Having complied by staying in our homes for over seven weeks, the feeling of needing to get out, whatever “out” meant, was unanimous. Having nowhere to go, however, and having previously been constrained in our shopping habits, in order to feel a semblance of freedom and normality, going to the supermarket became a leisure activity. Photos of crowds of hundreds of people piled up inside these stores were so dystopian that they made even Corona sceptics sweat.

In an island where the main leisure activities revolve around the beach – swimming, fishing, surfing, diving, going on boat trips – there can be no normality for as long as these activities are banned.

A new study by the Massachusetts Institute of Technology further brings into question the decision of the government to prevent access to beaches and outdoor spaces while allowing shops to return to normal operation. MIT professors Martin Z. Bazant and John W.M. Bush demonstrated how an important variable which even the United States Centers for Disease Control and Prevention and the World Health Organization guidelines have overlooked is the amount of time spent indoors. The longer someone is inside with an infected person, the greater the chance of transmission when the air is mixed. The professors noted that staying six feet away from another person may not be enough when people are inside for prolonged periods of time.

With this study in mind, the alphabetisation measures taken by the government therefore curbed the spread of Coronavirus in two ways. Firstly, they lowered the probability of an infected person being present in an area at any given time by reducing the number of people allowed in that indoor space. Secondly, they reduced the amount of time spent in that area on a designated day by reducing the time spent queuing up in shops.

Prohibiting access to beaches and outdoor spaces, however, is detrimental to the cause of curbing transmission in several ways. The first and obvious way is that it redirects the traffic of people indoors, which is proven to increase the risk of transmission due to mixing of air. This is why countries like England have chosen to open outdoor spaces as the first step towards lifting lockdown measures. Secondly, many of us rely on water sports to keep fit both mentally and physically. While mental health directly affects physical health, bad health in itself is a factor in contracting more severe forms of the virus. In order to keep us safe, it is therefore essential to keep us fit. Thirdly, boat operators, diving schools, boat houses, water sports centres, surf schools etc. that offer activities with a low risk of transmission, will have to go yet another month with no income, with no real basis to support this decision. This, coupled with the fact that the island seems to have completely ignored its reliance on tourism. If one is able to find a single person willing to endure 14 days of quarantine for an offering no better than any inland destination, I would really like to speak to them.

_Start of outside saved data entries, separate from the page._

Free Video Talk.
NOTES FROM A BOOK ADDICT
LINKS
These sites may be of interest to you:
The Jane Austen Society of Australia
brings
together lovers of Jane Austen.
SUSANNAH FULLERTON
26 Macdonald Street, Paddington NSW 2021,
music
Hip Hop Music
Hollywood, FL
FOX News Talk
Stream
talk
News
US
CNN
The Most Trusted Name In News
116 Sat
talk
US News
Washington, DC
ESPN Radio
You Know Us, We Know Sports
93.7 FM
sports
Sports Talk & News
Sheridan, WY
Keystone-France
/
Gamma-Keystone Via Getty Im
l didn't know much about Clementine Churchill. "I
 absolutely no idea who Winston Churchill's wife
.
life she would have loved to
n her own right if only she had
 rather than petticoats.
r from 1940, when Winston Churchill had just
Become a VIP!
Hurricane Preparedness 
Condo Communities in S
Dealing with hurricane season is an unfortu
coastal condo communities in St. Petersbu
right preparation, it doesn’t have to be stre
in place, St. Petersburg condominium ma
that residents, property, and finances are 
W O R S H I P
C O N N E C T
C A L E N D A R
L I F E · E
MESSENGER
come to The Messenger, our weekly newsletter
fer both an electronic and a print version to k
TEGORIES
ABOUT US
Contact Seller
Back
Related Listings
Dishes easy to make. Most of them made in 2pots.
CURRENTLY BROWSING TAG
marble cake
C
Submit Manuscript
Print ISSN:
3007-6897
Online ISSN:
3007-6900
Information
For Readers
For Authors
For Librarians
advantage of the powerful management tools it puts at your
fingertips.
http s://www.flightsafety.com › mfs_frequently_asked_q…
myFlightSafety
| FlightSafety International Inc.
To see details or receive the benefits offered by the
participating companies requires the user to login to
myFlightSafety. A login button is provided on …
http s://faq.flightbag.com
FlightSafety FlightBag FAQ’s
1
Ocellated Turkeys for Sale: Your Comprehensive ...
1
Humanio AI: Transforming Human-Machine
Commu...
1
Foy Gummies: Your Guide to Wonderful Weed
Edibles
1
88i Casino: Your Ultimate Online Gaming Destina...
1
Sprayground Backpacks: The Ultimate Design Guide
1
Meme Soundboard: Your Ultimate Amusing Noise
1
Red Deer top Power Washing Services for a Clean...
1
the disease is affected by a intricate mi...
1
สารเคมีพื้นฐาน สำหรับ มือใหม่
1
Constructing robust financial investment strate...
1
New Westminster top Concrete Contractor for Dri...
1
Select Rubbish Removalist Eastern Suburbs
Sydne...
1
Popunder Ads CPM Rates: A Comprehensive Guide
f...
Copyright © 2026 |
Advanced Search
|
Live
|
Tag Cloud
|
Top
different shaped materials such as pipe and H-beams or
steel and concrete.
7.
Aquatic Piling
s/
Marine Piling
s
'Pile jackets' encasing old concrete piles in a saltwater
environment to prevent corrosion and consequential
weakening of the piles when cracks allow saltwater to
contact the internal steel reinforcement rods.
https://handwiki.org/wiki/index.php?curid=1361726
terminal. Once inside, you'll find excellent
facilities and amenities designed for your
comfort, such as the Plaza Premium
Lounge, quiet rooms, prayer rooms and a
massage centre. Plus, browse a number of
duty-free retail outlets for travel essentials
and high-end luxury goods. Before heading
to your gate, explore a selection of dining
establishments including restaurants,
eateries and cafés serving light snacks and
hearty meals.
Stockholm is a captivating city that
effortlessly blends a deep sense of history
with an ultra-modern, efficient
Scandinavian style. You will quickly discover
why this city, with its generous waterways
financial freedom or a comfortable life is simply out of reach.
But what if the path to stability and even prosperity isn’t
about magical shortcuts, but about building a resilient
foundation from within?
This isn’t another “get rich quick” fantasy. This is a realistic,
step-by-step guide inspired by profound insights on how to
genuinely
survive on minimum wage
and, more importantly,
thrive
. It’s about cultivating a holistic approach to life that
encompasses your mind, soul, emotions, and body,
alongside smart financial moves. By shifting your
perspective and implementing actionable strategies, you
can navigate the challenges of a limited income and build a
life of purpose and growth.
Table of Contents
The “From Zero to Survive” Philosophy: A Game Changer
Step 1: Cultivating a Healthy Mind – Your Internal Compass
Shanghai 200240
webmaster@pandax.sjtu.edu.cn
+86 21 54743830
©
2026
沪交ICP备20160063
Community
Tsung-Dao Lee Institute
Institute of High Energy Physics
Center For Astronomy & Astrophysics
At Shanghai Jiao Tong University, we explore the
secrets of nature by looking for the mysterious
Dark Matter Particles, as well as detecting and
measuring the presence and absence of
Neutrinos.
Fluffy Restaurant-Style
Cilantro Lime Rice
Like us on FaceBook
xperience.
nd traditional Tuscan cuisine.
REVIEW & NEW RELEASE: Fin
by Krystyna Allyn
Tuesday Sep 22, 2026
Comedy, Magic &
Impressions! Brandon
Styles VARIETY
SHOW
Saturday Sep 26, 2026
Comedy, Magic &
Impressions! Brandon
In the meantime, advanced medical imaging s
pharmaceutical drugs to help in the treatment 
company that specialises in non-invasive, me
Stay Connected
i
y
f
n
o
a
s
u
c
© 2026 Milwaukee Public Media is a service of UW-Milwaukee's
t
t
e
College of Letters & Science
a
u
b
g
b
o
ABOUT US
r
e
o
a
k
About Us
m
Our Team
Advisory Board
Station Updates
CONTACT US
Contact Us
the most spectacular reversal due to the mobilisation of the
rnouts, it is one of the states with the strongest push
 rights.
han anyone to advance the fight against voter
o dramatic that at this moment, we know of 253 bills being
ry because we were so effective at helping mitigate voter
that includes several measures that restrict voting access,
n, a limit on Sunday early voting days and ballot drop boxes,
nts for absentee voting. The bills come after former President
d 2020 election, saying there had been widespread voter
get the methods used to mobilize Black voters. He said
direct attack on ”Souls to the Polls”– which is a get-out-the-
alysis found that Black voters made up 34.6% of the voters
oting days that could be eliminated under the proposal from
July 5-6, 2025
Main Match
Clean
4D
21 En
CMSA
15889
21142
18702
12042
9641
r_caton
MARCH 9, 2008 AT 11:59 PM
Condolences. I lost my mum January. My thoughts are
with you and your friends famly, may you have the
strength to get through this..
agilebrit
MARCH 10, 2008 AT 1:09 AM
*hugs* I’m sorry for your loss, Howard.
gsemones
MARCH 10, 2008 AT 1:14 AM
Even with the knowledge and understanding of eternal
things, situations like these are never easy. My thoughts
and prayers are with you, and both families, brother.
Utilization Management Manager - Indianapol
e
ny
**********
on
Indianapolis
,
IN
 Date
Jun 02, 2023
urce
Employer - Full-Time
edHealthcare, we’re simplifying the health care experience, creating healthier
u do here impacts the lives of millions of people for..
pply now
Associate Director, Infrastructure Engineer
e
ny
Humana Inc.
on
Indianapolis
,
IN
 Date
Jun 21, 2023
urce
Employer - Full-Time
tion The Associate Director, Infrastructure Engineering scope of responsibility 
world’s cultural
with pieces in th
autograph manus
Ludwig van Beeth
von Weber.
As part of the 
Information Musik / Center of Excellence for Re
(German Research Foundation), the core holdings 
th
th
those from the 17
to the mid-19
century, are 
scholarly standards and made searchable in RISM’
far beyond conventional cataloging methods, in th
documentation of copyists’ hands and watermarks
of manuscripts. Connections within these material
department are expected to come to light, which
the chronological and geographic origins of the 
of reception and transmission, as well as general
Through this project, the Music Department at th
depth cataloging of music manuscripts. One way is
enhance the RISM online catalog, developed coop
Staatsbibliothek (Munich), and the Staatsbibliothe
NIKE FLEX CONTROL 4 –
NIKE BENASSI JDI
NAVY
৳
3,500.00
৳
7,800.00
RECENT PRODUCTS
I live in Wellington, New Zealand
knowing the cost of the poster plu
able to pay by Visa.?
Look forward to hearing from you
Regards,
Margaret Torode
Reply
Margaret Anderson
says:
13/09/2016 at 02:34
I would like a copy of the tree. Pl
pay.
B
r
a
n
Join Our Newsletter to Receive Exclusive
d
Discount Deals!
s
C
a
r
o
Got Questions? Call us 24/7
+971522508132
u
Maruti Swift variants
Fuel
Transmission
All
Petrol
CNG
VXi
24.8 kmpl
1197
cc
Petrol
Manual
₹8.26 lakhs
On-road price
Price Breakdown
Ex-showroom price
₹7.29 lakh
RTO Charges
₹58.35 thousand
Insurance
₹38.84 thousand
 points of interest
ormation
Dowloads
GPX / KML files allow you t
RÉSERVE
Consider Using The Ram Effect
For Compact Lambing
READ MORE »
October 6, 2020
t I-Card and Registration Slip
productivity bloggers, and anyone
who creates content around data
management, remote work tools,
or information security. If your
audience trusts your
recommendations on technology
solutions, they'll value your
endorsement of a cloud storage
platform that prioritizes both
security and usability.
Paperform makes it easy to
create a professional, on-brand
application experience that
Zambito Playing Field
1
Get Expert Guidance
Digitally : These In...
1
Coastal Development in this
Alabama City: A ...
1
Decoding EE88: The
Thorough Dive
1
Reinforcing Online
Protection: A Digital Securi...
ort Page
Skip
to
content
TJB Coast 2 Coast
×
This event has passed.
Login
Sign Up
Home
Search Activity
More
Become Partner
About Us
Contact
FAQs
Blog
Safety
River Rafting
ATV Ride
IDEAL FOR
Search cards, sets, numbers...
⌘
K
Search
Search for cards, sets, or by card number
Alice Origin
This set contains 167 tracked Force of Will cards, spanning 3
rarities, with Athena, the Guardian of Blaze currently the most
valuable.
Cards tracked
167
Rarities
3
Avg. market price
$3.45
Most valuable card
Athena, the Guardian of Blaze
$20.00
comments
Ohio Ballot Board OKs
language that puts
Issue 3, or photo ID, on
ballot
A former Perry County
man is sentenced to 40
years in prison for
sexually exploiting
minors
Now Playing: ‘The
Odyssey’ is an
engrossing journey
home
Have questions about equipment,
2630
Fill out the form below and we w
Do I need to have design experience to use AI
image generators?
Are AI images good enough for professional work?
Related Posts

In truth, having not been provided any scientific basis for the choices of restrictions, it is difficult to understand why these specific measures have been chosen. Allowing 10 people to be together indoors, 60 to be piled up in a bus while forbidding everyone from breathing the fresh sea air is neither backed by science nor logic. An easily enforceable policy which did seem to work in both lockdowns was the alphabetisation system in indoor spaces. It is certainly much easier to police and enforce restrictions around the size of groups who would be at the beach in plain sight than it is to do so inside people’s homes.

À 10-second «TikTok» video of people lounging around and fishing in reservoirs clearly shows how ludicrous banning access to the beach is. I’m sure Mare-aux-Vacoas has its appeal, but it’s not Pereybere and it’s not Tamarin. S’il vous plait, «aret lockdown nou laplaz».